Saved entries —

★ ★ ★

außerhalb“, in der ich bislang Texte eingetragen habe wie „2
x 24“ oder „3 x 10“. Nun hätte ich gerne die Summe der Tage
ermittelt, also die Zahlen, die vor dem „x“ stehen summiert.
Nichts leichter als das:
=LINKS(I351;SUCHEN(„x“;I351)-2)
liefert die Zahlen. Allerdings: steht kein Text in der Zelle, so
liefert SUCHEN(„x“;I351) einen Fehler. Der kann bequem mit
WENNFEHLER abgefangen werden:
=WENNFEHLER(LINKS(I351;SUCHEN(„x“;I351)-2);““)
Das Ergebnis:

★ ★ ★

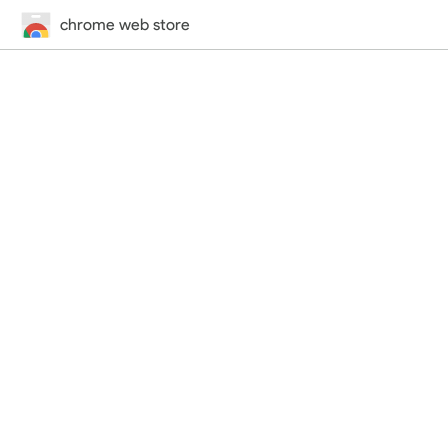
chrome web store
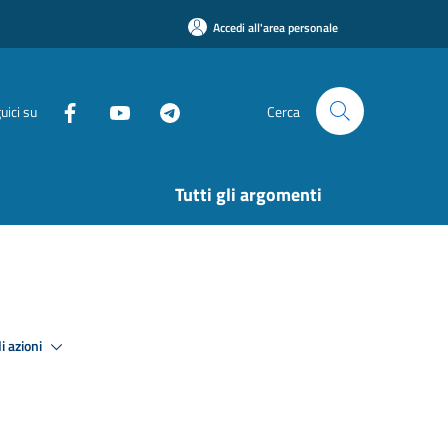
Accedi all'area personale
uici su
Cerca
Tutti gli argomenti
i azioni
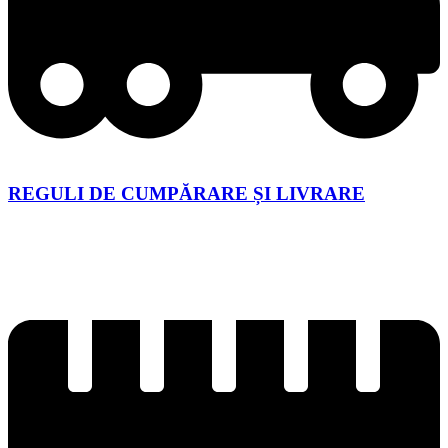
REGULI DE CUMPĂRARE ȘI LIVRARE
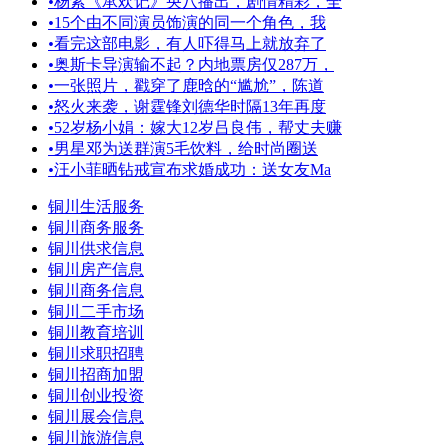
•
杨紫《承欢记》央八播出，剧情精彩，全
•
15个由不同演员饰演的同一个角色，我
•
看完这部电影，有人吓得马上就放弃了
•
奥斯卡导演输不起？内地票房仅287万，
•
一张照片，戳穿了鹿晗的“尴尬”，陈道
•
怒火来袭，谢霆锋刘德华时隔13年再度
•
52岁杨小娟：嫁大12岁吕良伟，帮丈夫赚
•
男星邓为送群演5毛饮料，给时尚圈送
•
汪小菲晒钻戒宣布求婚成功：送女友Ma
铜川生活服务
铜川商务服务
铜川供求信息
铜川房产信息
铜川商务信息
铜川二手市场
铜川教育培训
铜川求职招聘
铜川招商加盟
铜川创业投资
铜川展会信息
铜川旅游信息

★ ★ ★

What needs to be done — Determine how many lines of the data above contain the string "Zahlen", and answer with the number only.

Written answer — 2